The underworld windowskate was initially described by Samuel Garman in 1881 as Raja plutoni. Garman also considered placing the species in other genera such as Breviraja and Gurgesiella. The first specimens had been caught during dredging of the Atlantic coast during the summer of the previous year. In 1947, another skate from the Gulf Stream was described by Henry Fowler as Raja acanthiderma.
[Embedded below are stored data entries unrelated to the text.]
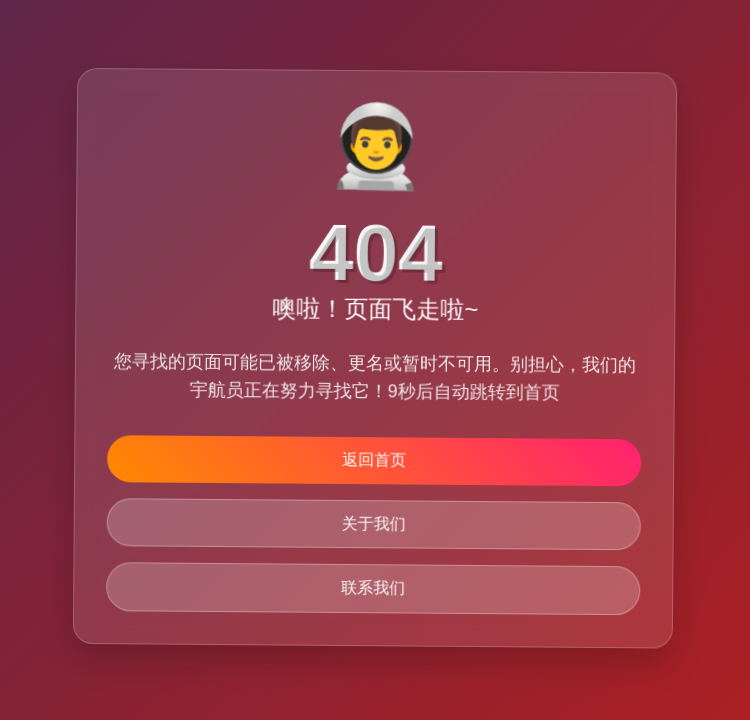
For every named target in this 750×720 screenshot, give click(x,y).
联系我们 (374, 588)
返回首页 (374, 459)
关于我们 (374, 523)
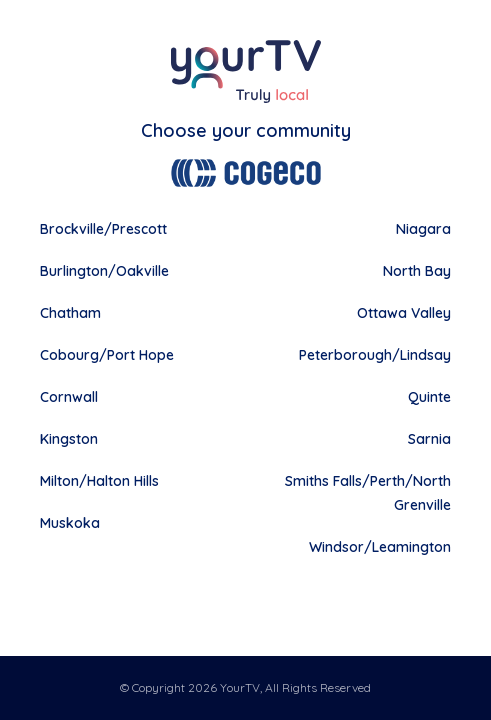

However this species designation has been suggested to be a synonym for the underworld windowskate, once the species was officially moved from Raja to Fenestraja.

==Description==
The underworld windowskate has a heart-shaped disc, with denticles on the blunt snout, around the eyes, on the pectoral fins and down the sides of the long tail. It is generally yellowish, grayish, or purplish brown on top, with dark spots. The ventral surface is yellow-white, and the tail has several dark bands.

==Distribution and habitat==
According to the IUCN, five populations of the underworld windowskate are known, all from the western Atlantic Ocean. The northernmost ranges on the North American continental shelf from North Carolina to Key West, including the Straights of Florida. Another population is known from the waters around Andros Island in the Bahamas and in the Tongue of the Ocean. A third area of continental shelf, this time in the Gulf of Mexico from the Chattahoochee River delta to the Mississippi River Delta is also known to contain the species. Finally, two widely separated groups occupy the southern Caribbean Sea, the first off Costa Rica, near Puerto Limon, and the second from the South American continental shelf near Caracas, Venezuela, to Paramaribo, Suriname.

Outside of these general ranges, specimens have been collected from the waters off Colombia, Ellesmere Island, in the eastern Gulf of Mexico, and James Bay, Canada. Individuals have also been spotted by divers in southern Mexico, and in 1891 a specimen supposedly belonging to F. plutonia was collected from the California coast, even though the underworld windowskate is overwhelmingly an Atlantic species.